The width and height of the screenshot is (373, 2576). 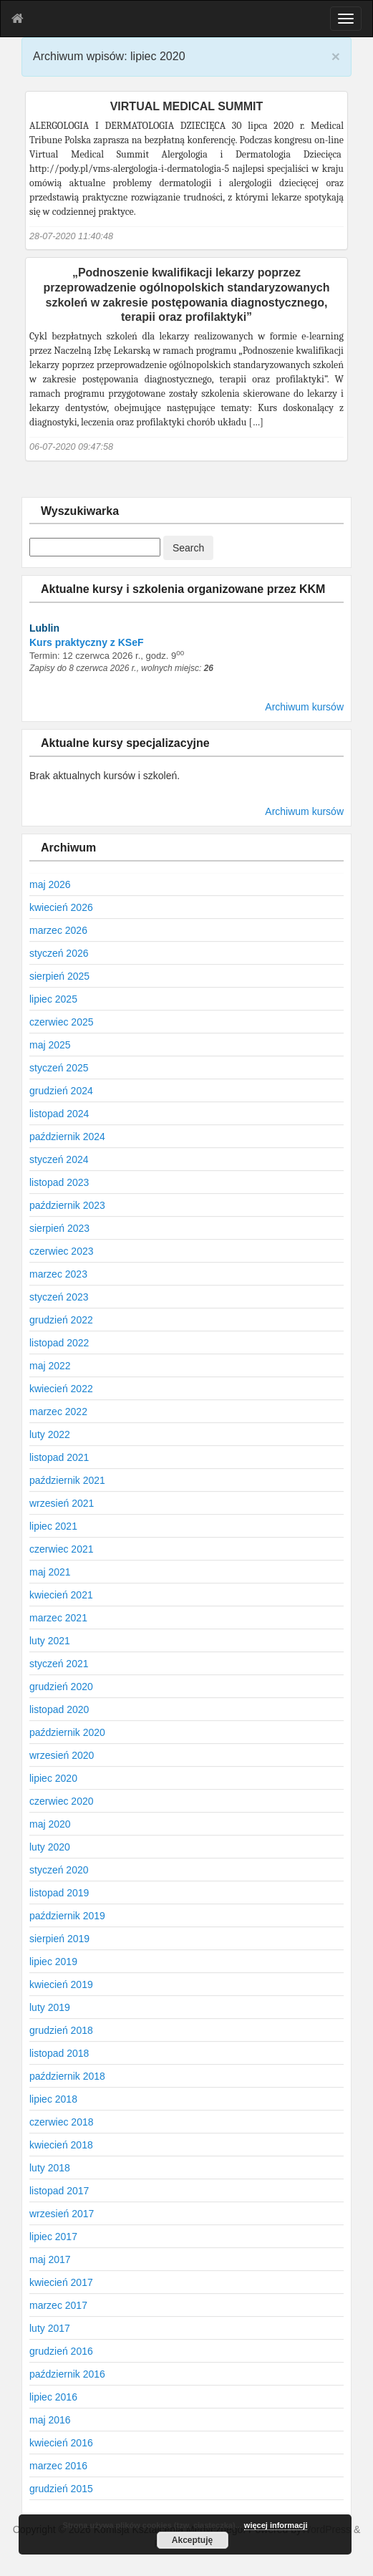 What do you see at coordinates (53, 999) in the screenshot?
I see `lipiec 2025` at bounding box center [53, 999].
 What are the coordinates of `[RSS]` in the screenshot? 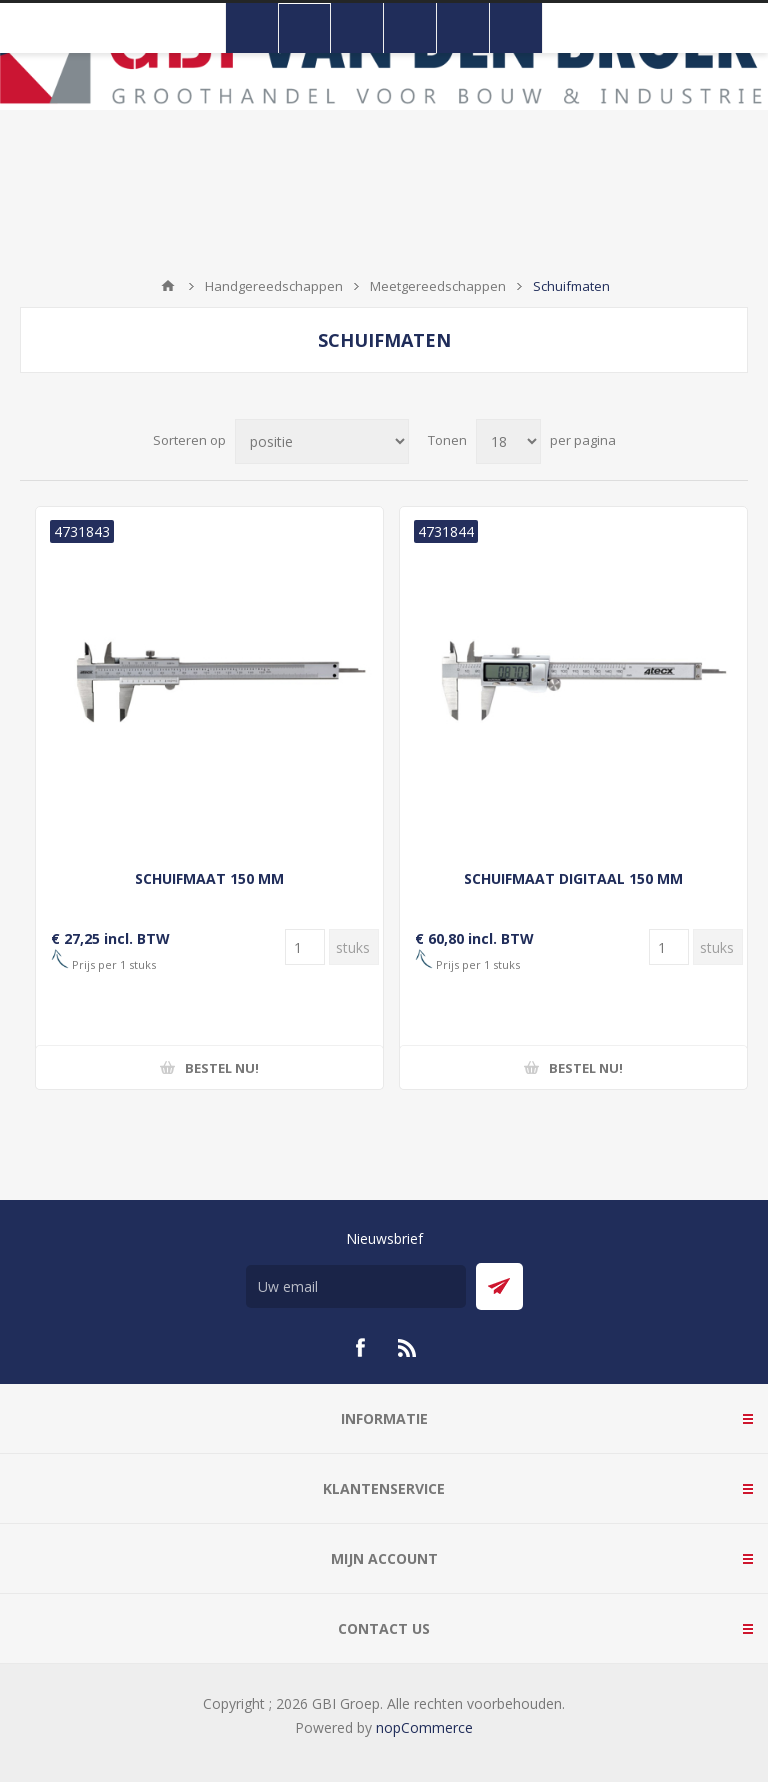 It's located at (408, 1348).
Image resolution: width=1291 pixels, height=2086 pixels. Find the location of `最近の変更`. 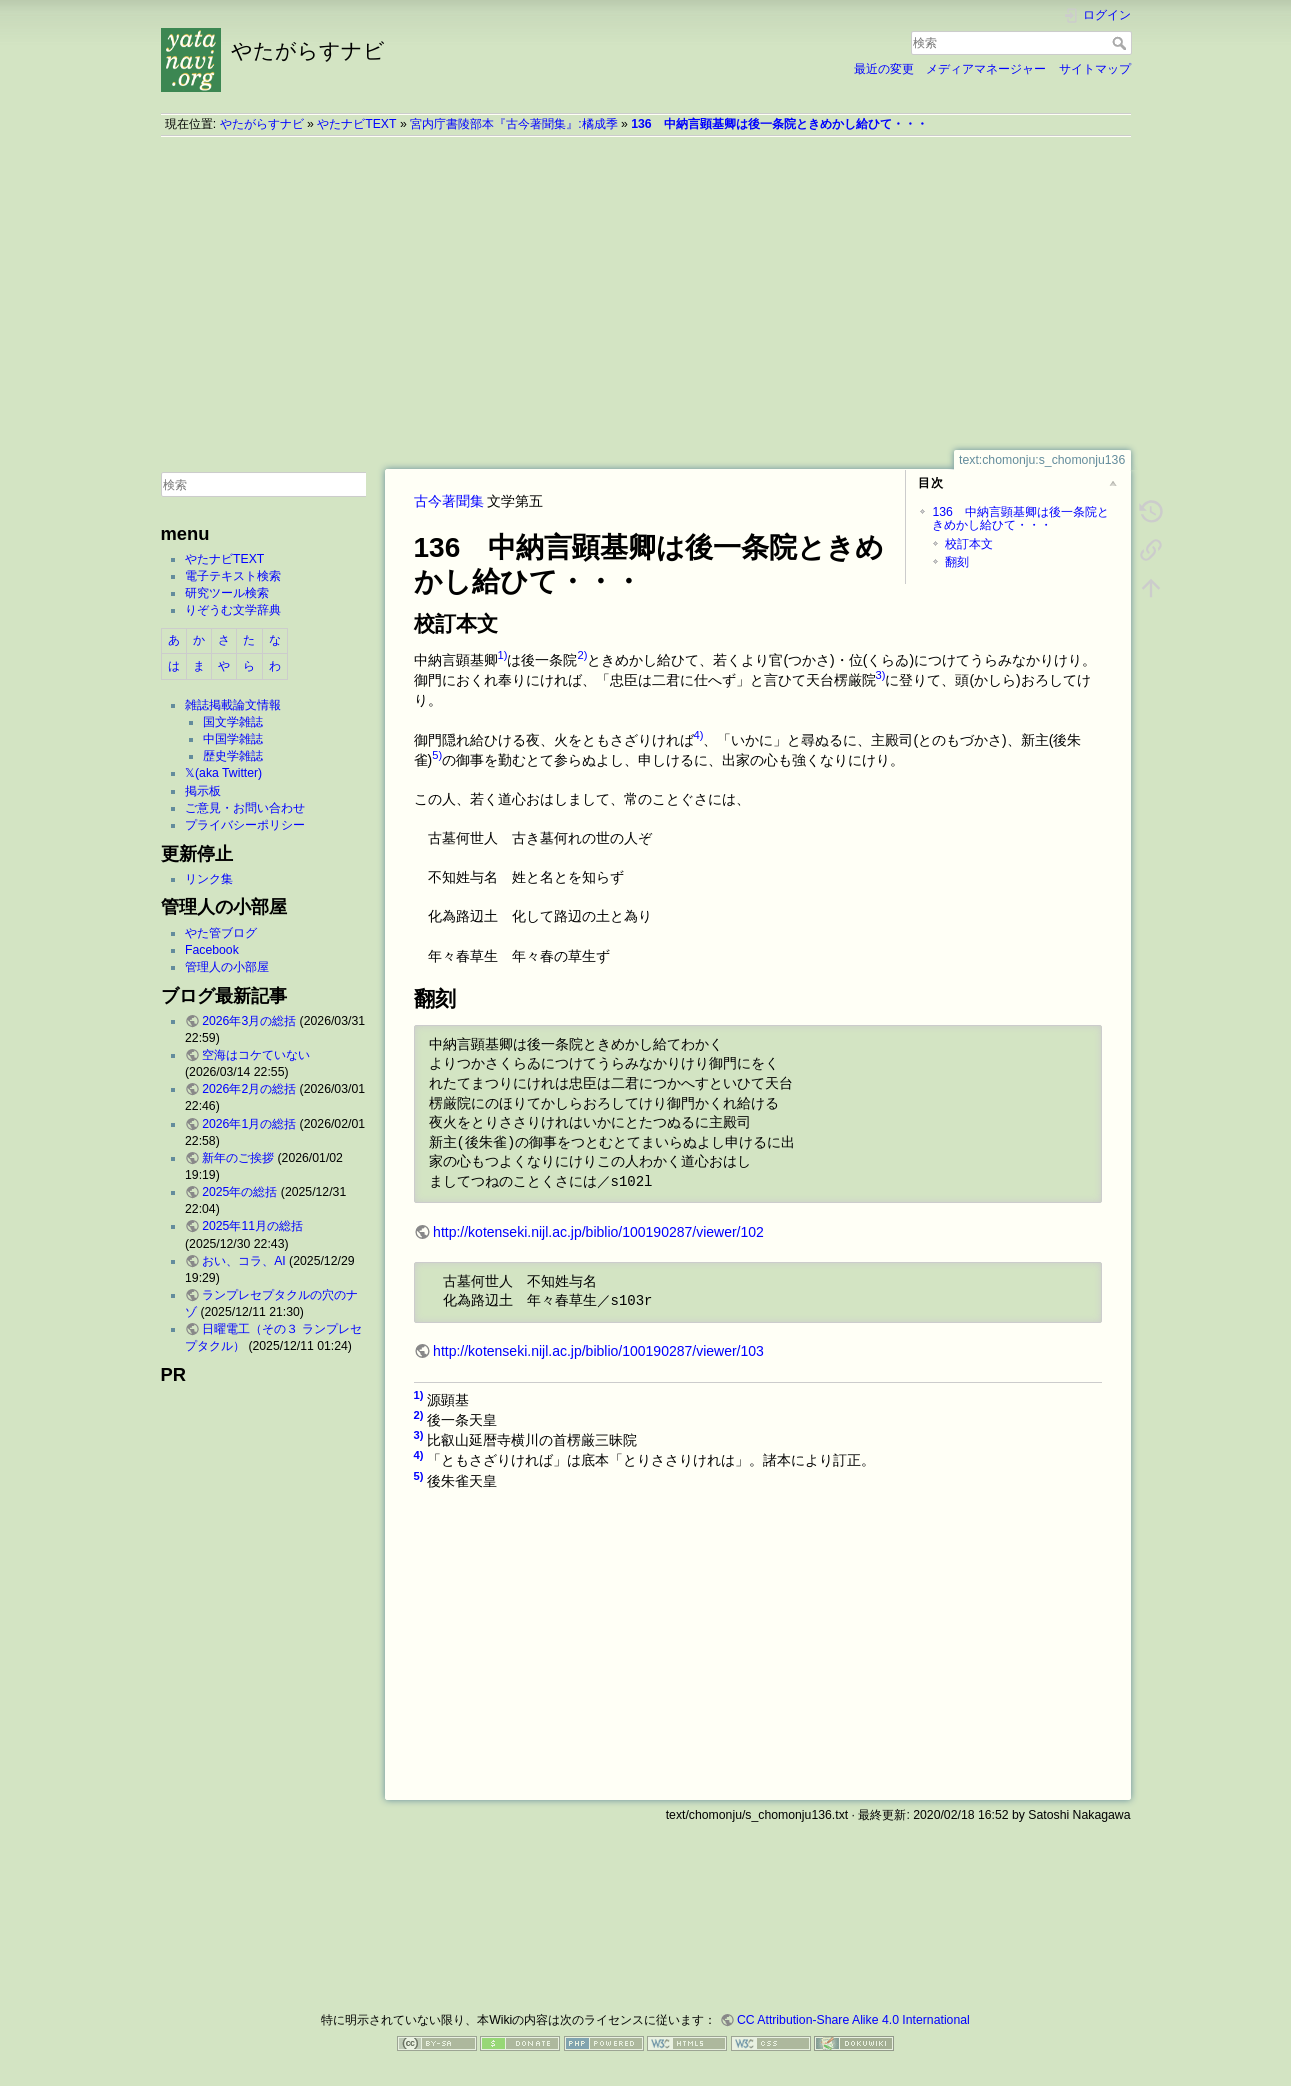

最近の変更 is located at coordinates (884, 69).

YOUR OBJECTIVE
Starting at the line with "Image resolution: width=1291", output each line through the final one of the listing above, and nothing else. Pictures are to be left out.

EXPECTED OUTPUT
Image resolution: width=1291 pixels, height=2086 pixels. Find the location of `最近の変更`. 

最近の変更 is located at coordinates (884, 69).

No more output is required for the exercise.